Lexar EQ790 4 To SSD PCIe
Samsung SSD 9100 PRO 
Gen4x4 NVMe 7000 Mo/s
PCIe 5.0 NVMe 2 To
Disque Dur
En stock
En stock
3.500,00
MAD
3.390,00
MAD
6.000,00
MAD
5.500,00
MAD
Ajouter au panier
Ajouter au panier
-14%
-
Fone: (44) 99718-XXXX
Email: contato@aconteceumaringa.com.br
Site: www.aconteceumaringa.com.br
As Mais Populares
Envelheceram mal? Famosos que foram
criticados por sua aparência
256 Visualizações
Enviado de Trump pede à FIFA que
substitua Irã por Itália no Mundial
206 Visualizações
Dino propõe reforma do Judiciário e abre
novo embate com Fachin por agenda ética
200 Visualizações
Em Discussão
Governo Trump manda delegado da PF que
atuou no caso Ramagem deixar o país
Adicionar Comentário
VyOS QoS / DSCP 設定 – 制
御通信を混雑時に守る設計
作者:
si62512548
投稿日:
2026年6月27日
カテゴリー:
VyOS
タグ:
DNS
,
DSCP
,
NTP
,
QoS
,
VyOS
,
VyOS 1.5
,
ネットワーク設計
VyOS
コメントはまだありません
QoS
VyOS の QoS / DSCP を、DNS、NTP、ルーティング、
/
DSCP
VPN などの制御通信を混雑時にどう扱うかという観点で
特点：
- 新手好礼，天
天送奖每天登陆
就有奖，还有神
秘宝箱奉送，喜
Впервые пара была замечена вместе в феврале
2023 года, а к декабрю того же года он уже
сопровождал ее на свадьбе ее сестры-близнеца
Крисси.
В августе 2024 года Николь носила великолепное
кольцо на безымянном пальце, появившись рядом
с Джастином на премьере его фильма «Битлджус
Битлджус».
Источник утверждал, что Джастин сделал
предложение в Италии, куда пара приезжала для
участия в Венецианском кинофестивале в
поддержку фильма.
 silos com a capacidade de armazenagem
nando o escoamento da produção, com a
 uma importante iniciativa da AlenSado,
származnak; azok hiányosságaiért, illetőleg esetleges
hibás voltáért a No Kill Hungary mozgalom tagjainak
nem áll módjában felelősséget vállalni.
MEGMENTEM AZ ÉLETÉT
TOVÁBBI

^^^^

*Task directions*. From the entries above, restate word for word the lines from the line containing "VPN などの制御通信を混雑時にどう扱うかという観点で" to the line containing "кольцо на безымянном пальце, появившись рядом", both ends included, and nothing more.

*Your solution*.
VPN などの制御通信を混雑時にどう扱うかという観点で
特点：
- 新手好礼，天
天送奖每天登陆
就有奖，还有神
秘宝箱奉送，喜
Впервые пара была замечена вместе в феврале
2023 года, а к декабрю того же года он уже
сопровождал ее на свадьбе ее сестры-близнеца
Крисси.
В августе 2024 года Николь носила великолепное
кольцо на безымянном пальце, появившись рядом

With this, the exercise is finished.